For faster problem solving, try this method/hack:
Let Universe $=\{1, 2\}$
Option A: $(\forall x α_x \rightarrow \forall x β_x) \rightarrow \forall x (α_x \rightarrow β_x)$
$=[α_1α_2 \rightarrow β_1β_2] \rightarrow \{(α_1 \rightarrow β_1)(α_2 \rightarrow β_2)\}$
$= [(α_1α_2)’ + β_1β_2] \rightarrow (α_1’ + β_1)(α_2’ + β_2) = (α_1α_2)(β_1β_2)’ + (α_1’ + β_1)(α_2’ + β_2)$
$=$ contingengy
Option B: $\forall x α_x \rightarrow \exists x (α_x \land β_x)$
$= (α_1α_2)’ + (α_1β_1) + (α_2β_2) = $ valid
Option C: $\forall x (α_x \lor β_x) \rightarrow (\exists x α_x \rightarrow \forall x α_x)$
$= [(α_1 + β_1)(α_2 + β_2)]’ + (α_1 + α_1)’ + α_1α_2) = $ contingency
Option D: $\forall x (α_x \rightarrow β_x) \rightarrow (\forall x α_x \rightarrow \forall x β_x)$
$= [(α_1’ + β_1)(α_2’ + β_2)]’ + (α_1α_2)’ + β_1β_2 = $ contingengy
How is valid/contingency magically declared?

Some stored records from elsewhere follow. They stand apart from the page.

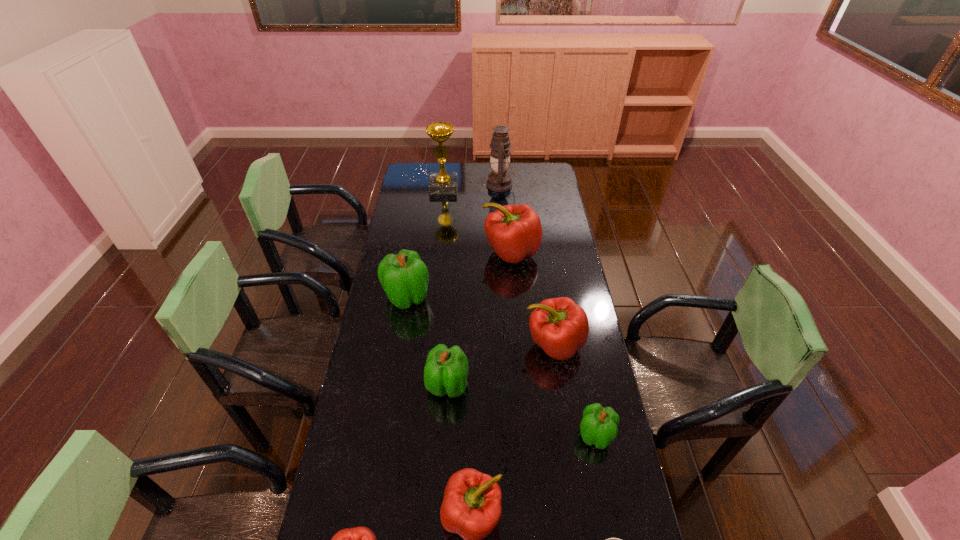 The height and width of the screenshot is (540, 960). What are the coordinates of `free space that satisfies the following two spatial constraints: 1. on the front side of the fifth farthest bell pepper; 2. on the right side of the oil lamp` in the screenshot? It's located at (516, 435).

What are the coordinates of `free space that satisfies the following two spatial constraints: 1. on the back side of the farthest pink bell pepper; 2. on the left side of the second farthest green bell pepper` in the screenshot? It's located at (456, 252). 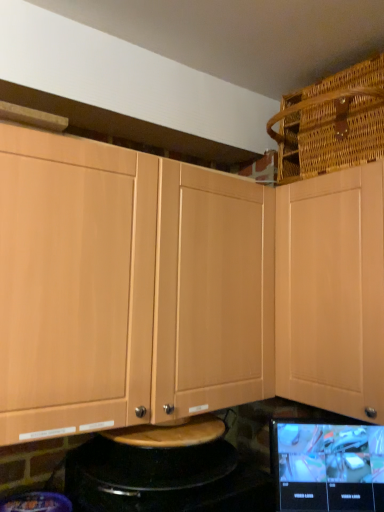 Question: In terms of height, does light wood cabinet at upper left, placed as the 1th cabinetry when sorted from left to right, look taller or shorter compared to woven brown basket at upper right?

Choices:
 (A) short
 (B) tall

Answer: (B)

Question: Considering their positions, is light wood cabinet at upper left, placed as the 1th cabinetry when sorted from left to right, located in front of or behind woven brown basket at upper right?

Choices:
 (A) front
 (B) behind

Answer: (A)

Question: Which of these objects is positioned closest to the light wood cabinet at upper left, which appears as the 2th cabinetry when viewed from the right?

Choices:
 (A) matte black tablet at lower right
 (B) woven brown basket at upper right
 (C) light wood cabinet at upper right, positioned as the 1th cabinetry in right-to-left order

Answer: (C)

Question: Estimate the real-world distances between objects in this image. Which object is farther from the woven brown basket at upper right?

Choices:
 (A) matte black tablet at lower right
 (B) light wood cabinet at upper right, positioned as the 1th cabinetry in right-to-left order
 (C) light wood cabinet at upper left, placed as the 1th cabinetry when sorted from left to right

Answer: (A) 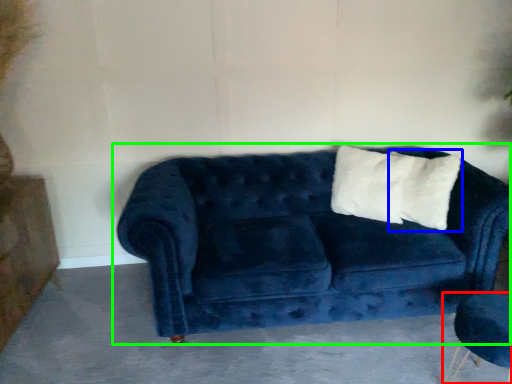 Question: Based on their relative distances, which object is nearer to armchair (highlighted by a red box)? Choose from pillow (highlighted by a blue box) and studio couch (highlighted by a green box).

Choices:
 (A) pillow
 (B) studio couch

Answer: (A)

Well, there are 3 ways:
- Solve till completion (not recommended for GATE problems)
- Try out all combinations of truth values, till at least one $false$ (only if you have too much time to spare)
- For 2 formula systems $\alpha(x), \beta(x)$, after changing FOL to propositional form,
put $(α_1, α_2, β_1, β_2) = (1, 0, 0, 1)$ respectively
This will give the proper result in most cases.
If any ambiguity arises, then try option 2(above)
NOTE:
This is not an official method. I found this method out myself after solving loads of GATE questions.
I'm yet to encounter a question which is not solvable by this method, but I'm sure such a problem exists somewhere, hence the caveat 'most cases.’
Don't believe me, try it out yourself. You're welcome!